To begin to place this aspect of our existence in context and see from a wider and more inclusive point of view is the influence of the Spirit that fills all things.  The more we can begin to see that what we do does not happen in isolation, but affects people and life all over the world, the more we are awakening to God’s perspective.  The more we identify with the suffering of people on the other side of the planet, and see our complicity in their lot, the more we are living into God’s heavenly point of view.  

This is what it means to “hold fast to the faith of Jesus.”  Jesus, the Lamb, the Word who becomes flesh to dwell among us, shows us this universal, eternal, all-inclusive perspective, beyond ethnicity and nation, beyond tribe and clan, beyond religion and politics, beyond even gender, class, and race.  When we who are baptized “put on Christ,” we have awakened to the higher and deeper identity we share with everyone.  We have become woke to our own true human nature in him, the One who is at the same time God-with-us.

In him we become “participants in the divine nature,” says Peter.  In him we are given to see from God’s perspective so that even the death of these wonderful bodies is but a graduation, a liberation of them to union with all in and as light.  And from that perspective all the conflicts and trauma of this existence appear as dopey, trivial, and silly as high school seems to me now.  Because we will know the whole story, including the glorious ending.

That is what gives us the juice to endure, to actively resist, to follow Jesus and witness to his life of goodness and peace now.  It is the knowledge that life is a way bigger adventure than can be reduced to just getting what you convince yourself you want this moment.

IV.

Our deeds follow us, says the voice from heaven, the Word from the highest and widest possible perspective.  And our deeds either cut us off from the Truth and keep us spinning in a meaningless rat-race of consumption rooted in paranoia and resentment, weighing us down in a pit of despair… or our deeds resonate with the life of the Lamb, Jesus Christ, and thereby connect us to the Truth allowing us to emerge into an eternal life we can not even imagine now.
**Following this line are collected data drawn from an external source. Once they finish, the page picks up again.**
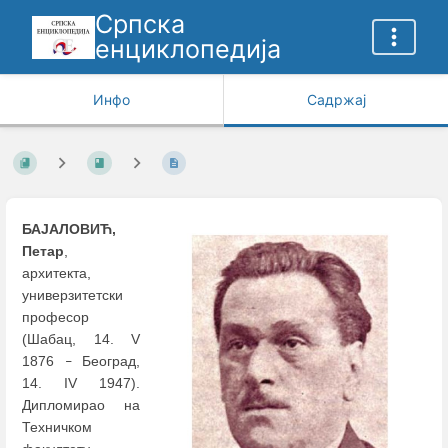
Српска
енциклопедија
Инфо
Садржај
БАЈАЛОВИЋ,
Петар
,
архитекта,
универзитетски
професор
(Шабац, 14. V
1876
Београд,
–
14. IV 1947).
Дипломирао на
Техничком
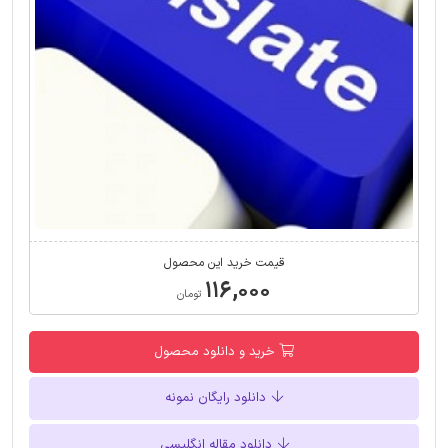
قیمت خرید این محصول
۱۱۶,۰۰۰
تومان
خرید و دانلود محصول
دانلود رایگان نمونه
دانلود مقاله انگلیسی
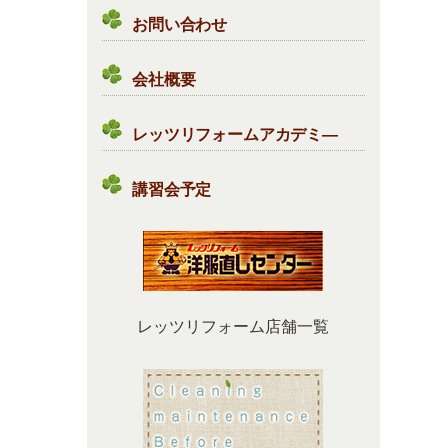
お問い合わせ
会社概要
レッツリフォームアカデミ―
講習会予定
レッツリフォーム店舗一覧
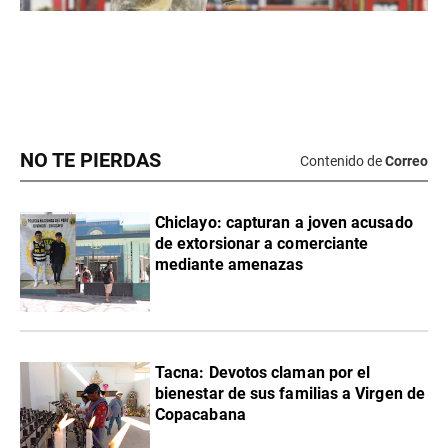
NO TE PIERDAS
Contenido de
Correo
Chiclayo: capturan a joven acusado
de extorsionar a comerciante
mediante amenazas
Tacna: Devotos claman por el
bienestar de sus familias a Virgen de
Copacabana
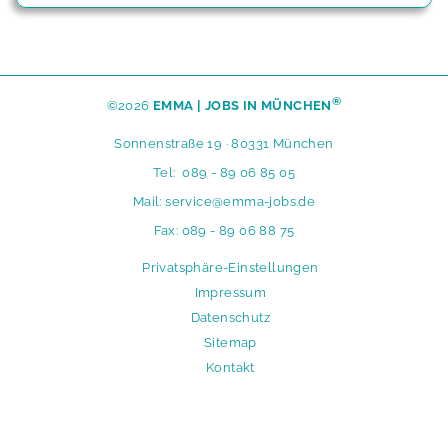
®
©2026
EMMA | JOBS IN MÜNCHEN
Sonnenstraße 19 · 80331 München
Tel:
089 - 89 06 85 05
Mail:
service@emma-jobs.de
Fax: 089 - 89 06 88 75
N
Privatsphäre-Einstellungen
a
Impressum
v
Datenschutz
i
Sitemap
g
Kontakt
a
t
i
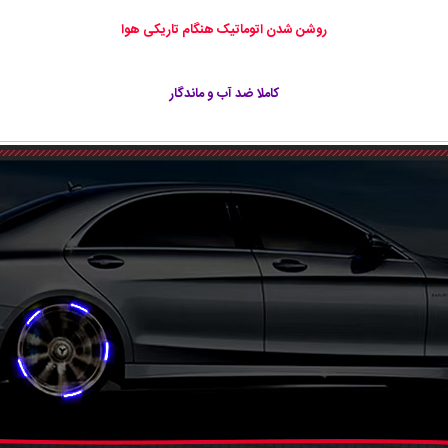
روشن شدن اتوماتیک هنگام تاریکی هوا
کاملا ضد آب و ماندگار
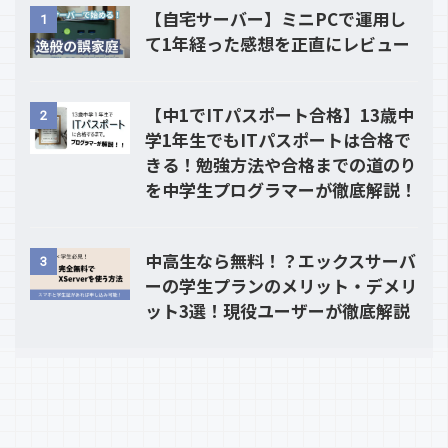
【自宅サーバー】ミニPCで運用し
1
て1年経った感想を正直にレビュー
【中1でITパスポート合格】13歳中
2
学1年生でもITパスポートは合格で
きる！勉強方法や合格までの道のり
を中学生プログラマーが徹底解説！
中高生なら無料！？エックスサーバ
3
ーの学生プランのメリット・デメリ
ット3選！現役ユーザーが徹底解説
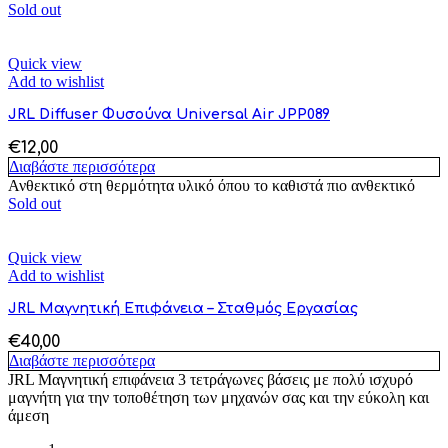
Sold out
Quick view
Add to wishlist
JRL Diffuser Φυσούνα Universal Air JPP089
€
12,00
Διαβάστε περισσότερα
Ανθεκτικό στη θερμότητα υλικό όπου το καθιστά πιο ανθεκτικό
Sold out
Quick view
Add to wishlist
JRL Μαγνητική Επιφάνεια – Σταθμός Εργασίας
€
40,00
Διαβάστε περισσότερα
JRL Μαγνητική επιφάνεια 3 τετράγωνες βάσεις με πολύ ισχυρό
μαγνήτη για την τοποθέτηση των μηχανών σας και την εύκολη και
άμεση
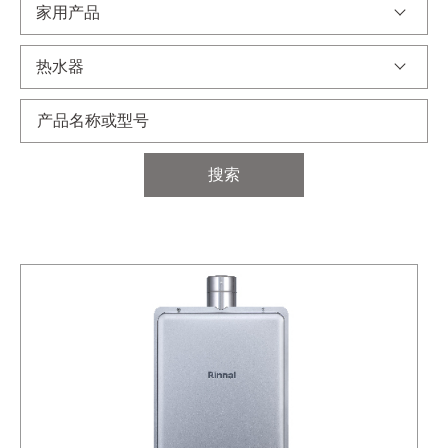
家用产品
热水器
搜索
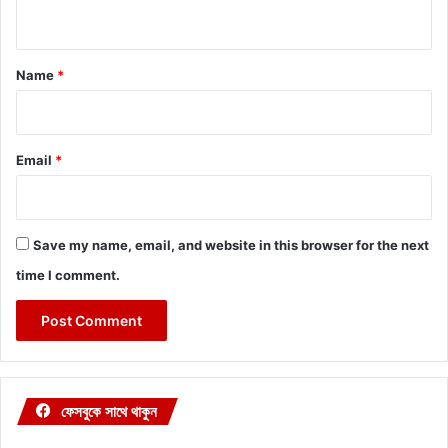
n
t
*
Name
*
Email
*
Save my name, email, and website in this browser for the next
time I comment.
ফেসবুকে সাথে থাকুন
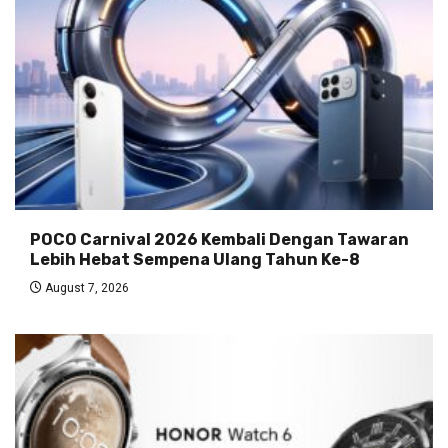
POCO Carnival 2026 Kembali Dengan Tawaran
Lebih Hebat Sempena Ulang Tahun Ke-8
August 7, 2026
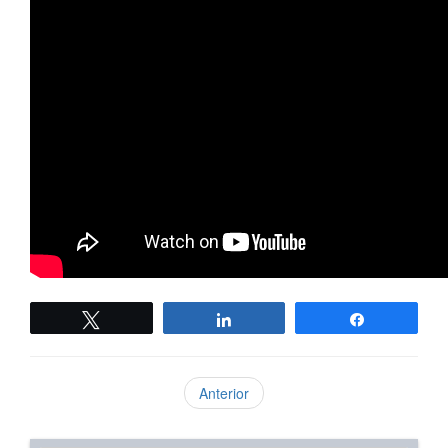
Twittear
Compartir
Compartir
Anterior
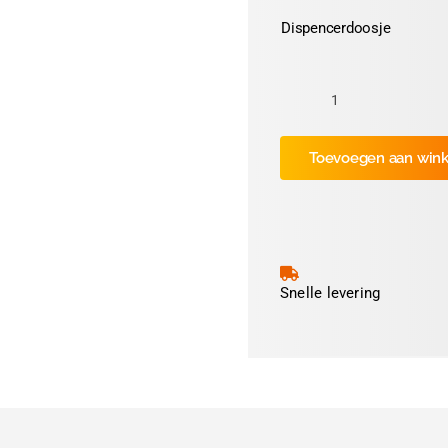
Dispencerdoosje
Keuringssticker
Ø30mm
Toevoegen aan win
"NEN2484"
(Geel)
aantal
Snelle levering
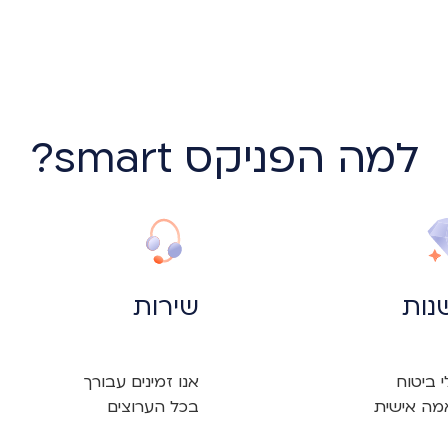
למה הפניקס smart?
נות
שירות
ה אישית
בכל הערוצים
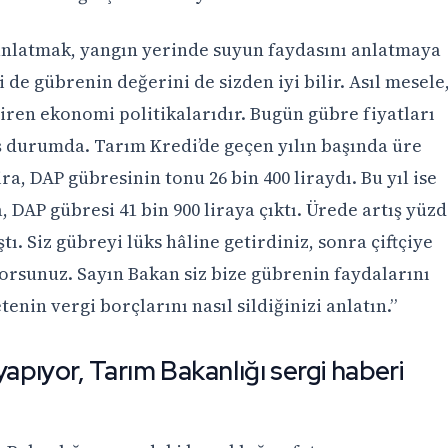
anlatmak, yangın yerinde suyun faydasını anlatmaya
i de gübrenin değerini de sizden iyi bilir. Asıl mesele
iren ekonomi politikalarıdır. Bugün gübre fiyatları
ş durumda. Tarım Kredi’de geçen yılın başında üre
ra, DAP gübresinin tonu 26 bin 400 liraydı. Bu yıl ise
a, DAP gübresi 41 bin 900 liraya çıktı. Ürede artış yüz
aştı. Siz gübreyi lüks hâline getirdiniz, sonra çiftçiye
orsunuz. Sayın Bakan siz bize gübrenin faydalarını
enin vergi borçlarını nasıl sildiğinizi anlatın.”
yapıyor, Tarım Bakanlığı sergi haberi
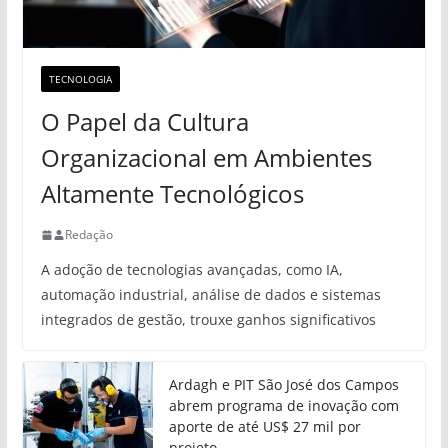
TECNOLOGIA
O Papel da Cultura
Organizacional em Ambientes
Altamente Tecnológicos
Redação
A adoção de tecnologias avançadas, como IA,
automação industrial, análise de dados e sistemas
integrados de gestão, trouxe ganhos significativos
Ardagh e PIT São José dos Campos
abrem programa de inovação com
aporte de até US$ 27 mil por
projeto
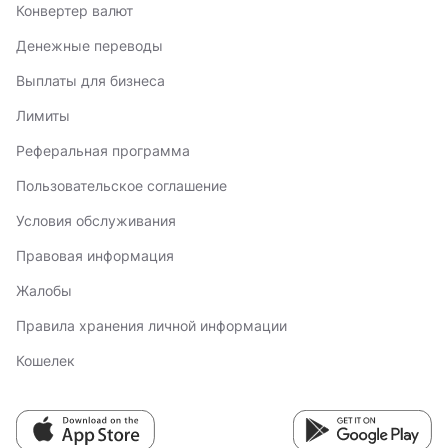
Конвертер валют
Денежные переводы
Выплаты для бизнеса
Лимиты
Реферальная программа
Пользовательское соглашение
Условия обслуживания
Правовая информация
Жалобы
Правила хранения личной информации
Кошелек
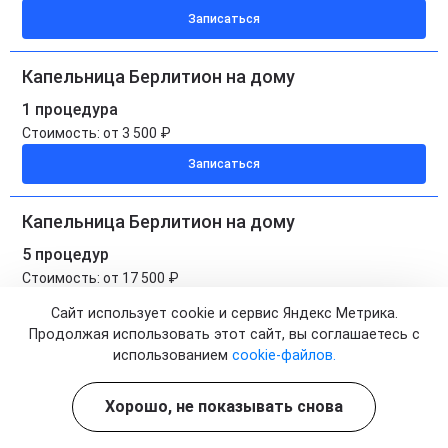
Записаться
Капельница Берлитион на дому
1 процедура
Стоимость:
от 3 500 ₽
Записаться
Капельница Берлитион на дому
5 процедур
Стоимость:
от 17 500 ₽
Цена по акции:
от 14 875 ₽
Сайт использует cookie и сервис Яндекс Метрика.
Записаться
Продолжая использовать этот сайт, вы соглашаетесь с
использованием
cookie-файлов.
Хорошо, не показывать снова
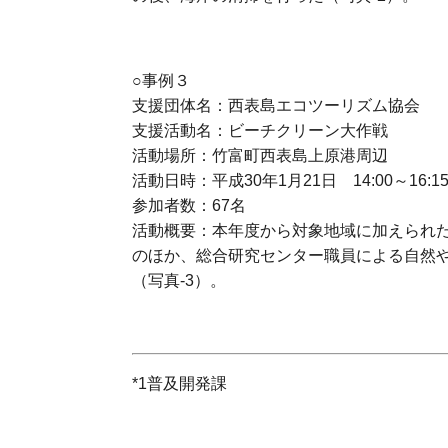
○事例３
支援団体名：西表島エコツーリズム協会
支援活動名：ビーチクリーン大作戦
活動場所：竹富町西表島上原港周辺
活動日時：平成30年1月21日 14:00～16:1
参加者数：67名
活動概要：本年度から対象地域に加えられ
のほか、総合研究センター職員による自然
（写真-3）。
*1普及開発課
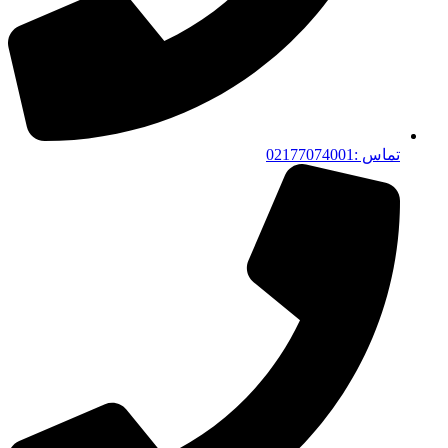
تماس :02177074001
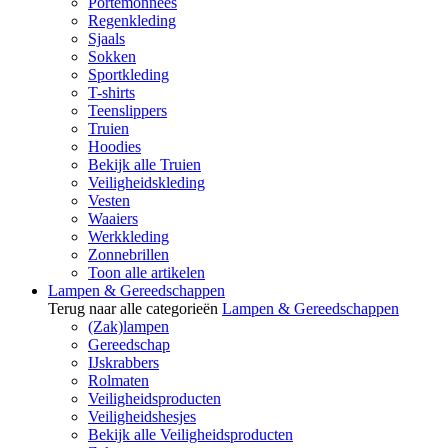
Portemonnees
Regenkleding
Sjaals
Sokken
Sportkleding
T-shirts
Teenslippers
Truien
Hoodies
Bekijk alle Truien
Veiligheidskleding
Vesten
Waaiers
Werkkleding
Zonnebrillen
Toon alle artikelen
Lampen & Gereedschappen
Terug naar alle categorieën
Lampen & Gereedschappen
(Zak)lampen
Gereedschap
IJskrabbers
Rolmaten
Veiligheidsproducten
Veiligheidshesjes
Bekijk alle Veiligheidsproducten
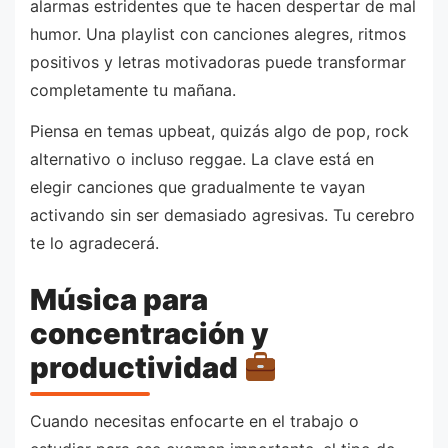
alarmas estridentes que te hacen despertar de mal
humor. Una playlist con canciones alegres, ritmos
positivos y letras motivadoras puede transformar
completamente tu mañana.
Piensa en temas upbeat, quizás algo de pop, rock
alternativo o incluso reggae. La clave está en
elegir canciones que gradualmente te vayan
activando sin ser demasiado agresivas. Tu cerebro
te lo agradecerá.
Música para
concentración y
productividad
Cuando necesitas enfocarte en el trabajo o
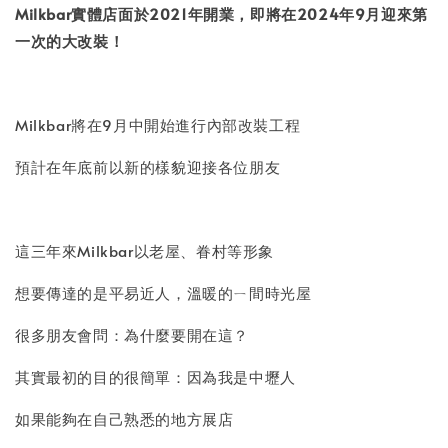
Milkbar實體店面於2021年開業，即將在2024年9月迎來第
一次的大改裝！
Milkbar將在9月中開始進行內部改裝工程
預計在年底前以新的樣貌迎接各位朋友
這三年來Milkbar以老屋、眷村等形象
想要傳達的是平易近人，溫暖的ㄧ間時光屋
很多朋友會問：為什麼要開在這？
其實最初的目的很簡單：因為我是中壢人
如果能夠在自己熟悉的地方展店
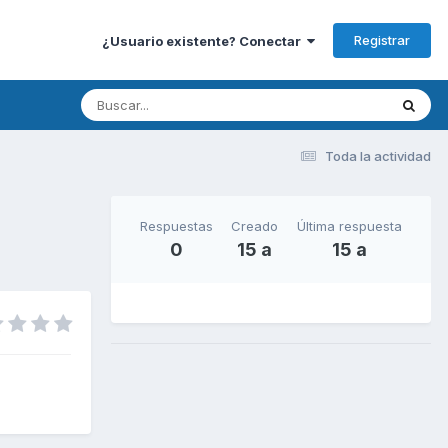
Registrar
¿Usuario existente? Conectar
Toda la actividad
Respuestas
Creado
Última respuesta
0
15 a
15 a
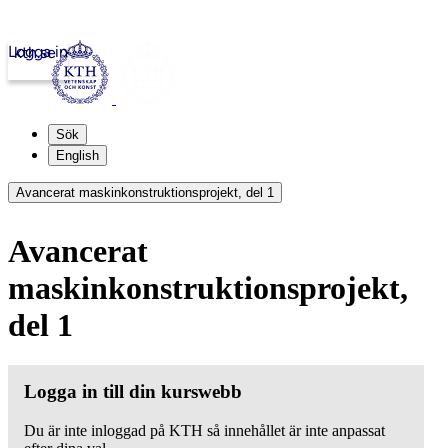
Logga in
kth.se
Sök
English
Avancerat maskinkonstruktionsprojekt, del 1
Avancerat
maskinkonstruktionsprojekt,
del 1
Logga in till din kurswebb
Du är inte inloggad på KTH så innehållet är inte anpassat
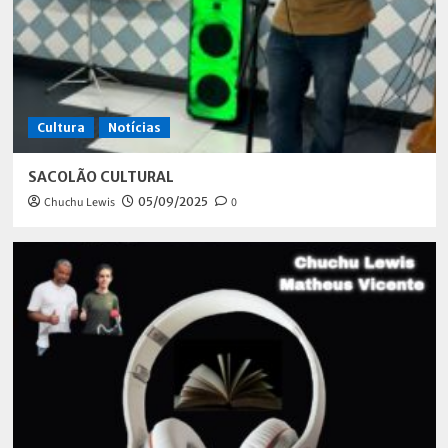
Cultura
Notícias
SACOLÃO CULTURAL
Chuchu Lewis
05/09/2025
0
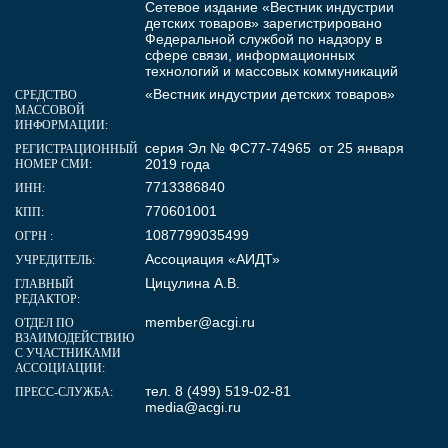
Сетевое издание «Вестник индустрии
детских товаров» зарегистрировано
Федеральной службой по надзору в
сфере связи, информационных
технологий и массовых коммуникаций
«Вестник индустрии детских товаров»
СРЕДСТВО
МАССОВОЙ
ИНФОРМАЦИИ:
серия Эл № ФС77-74965 от 25 января
РЕГИСТРАЦИОННЫЙ
2019 года
НОМЕР СМИ:
7713386840
ИНН:
770601001
КПП:
1087799035499
ОГРН :
Ассоциация «АИДТ»
УЧРЕДИТЕЛЬ:
Цицулина А.В.
ГЛАВНЫЙ
РЕДАКТОР:
member@acgi.ru
ОТДЕЛ ПО
ВЗАИМОДЕЙСТВИЮ
С УЧАСТНИКАМИ
АССОЦИАЦИИ:
тел. 8 (499) 519-02-81
ПРЕСС-СЛУЖБА:
media@acgi.ru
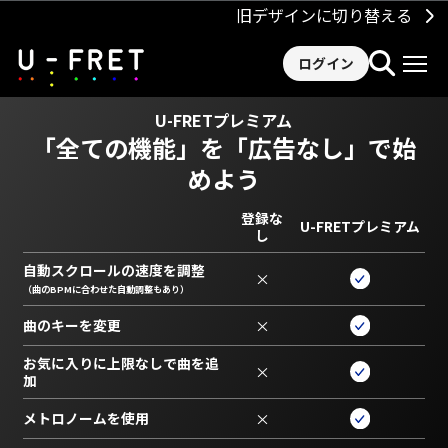
旧デザインに切り替える
ログイン
U-FRETプレミアム
「全ての機能」を
「広告なし」で始
めよう
登録な
U-FRETプレミアム
し
自動スクロールの速度を調整
×
（曲のBPMに合わせた自動調整もあり）
曲のキーを変更
×
お気に入りに上限なしで曲を追
×
加
メトロノームを使用
×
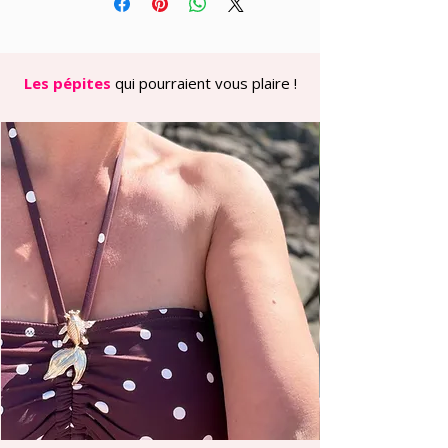
délicat avec le cabochon nacré rose,
créant une harmonie chromatique
apaisante et terriblement élégante. Le
résultat ? Un bijou poétique qui
Les pépites
qui pourraient vous plaire !
adoucit le teint avec délicatesse et
affirme votre style avec une féminité
assumée, cette touche de couleur
tendre qui transforme une tenue
simple en look sophistiqué.
Pourquoi on les adore :
✿ Leur rose baby doux illumine le
teint avec délicatesse et apporte une
fraîcheur romantique
✿ Le total look rose crée une
cohérence visuelle élégante et
apaisante
✿ Graphiques et légères (9 g), elles se
portent toute la journée sans fatigue
grâce à leurs clips confortables
✿ Leur esprit rétro-romantique
fonctionne aussi bien au quotidien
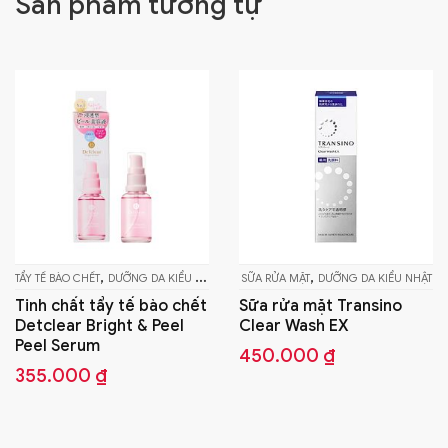
Sản phẩm tương tự
,
,
,
SERUM - TINH CHẤT
SỮA RỬA MẶT
DƯỠNG DA KIỂU NHẬT
NƯỚC HOA HỒNG
DƯỠNG DA KIỂU NHẬT
Sữa rửa mặt Transino
Nước hoa hồng Transino
Clear Wash EX
Whitening Clear Lotion
EX
450.000
₫
650.000
₫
This is really why we come here to church.  It’s not for the coffee and donuts. It’s so we can learn together to “keep the commandments of God and hold fast to the faith of Jesus.”  It is a matter of life and death.  Whether out of fear of death we will crash into the endless extinction the Accuser desires for us, or out of love we will give our lives for others and thereby awaken to a new kind of life, the true life, seeing and knowing God as all in all.